> _Exercise aim_: When a record contains an image, skip the image and retype the rest of that record exactly.

+++ Data for this exercise +++

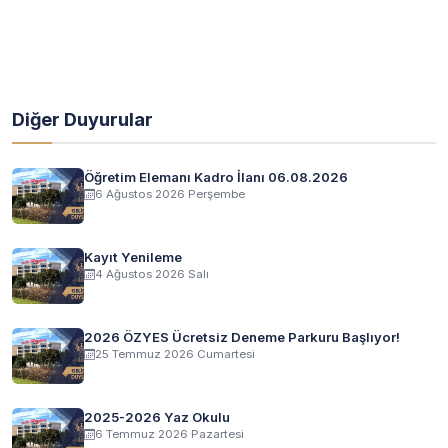
Diğer Duyurular
Öğretim Elemanı Kadro İlanı 06.08.2026
6 Ağustos 2026 Perşembe
Kayıt Yenileme
4 Ağustos 2026 Salı
2026 ÖZYES Ücretsiz Deneme Parkuru Başlıyor!
25 Temmuz 2026 Cumartesi
2025-2026 Yaz Okulu
6 Temmuz 2026 Pazartesi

+++

> _Exercise result_:
Diğer Duyurular
Öğretim Elemanı Kadro İlanı 06.08.2026
6 Ağustos 2026 Perşembe
Kayıt Yenileme
4 Ağustos 2026 Salı
2026 ÖZYES Ücretsiz Deneme Parkuru Başlıyor!
25 Temmuz 2026 Cumartesi
2025-2026 Yaz Okulu
6 Temmuz 2026 Pazartesi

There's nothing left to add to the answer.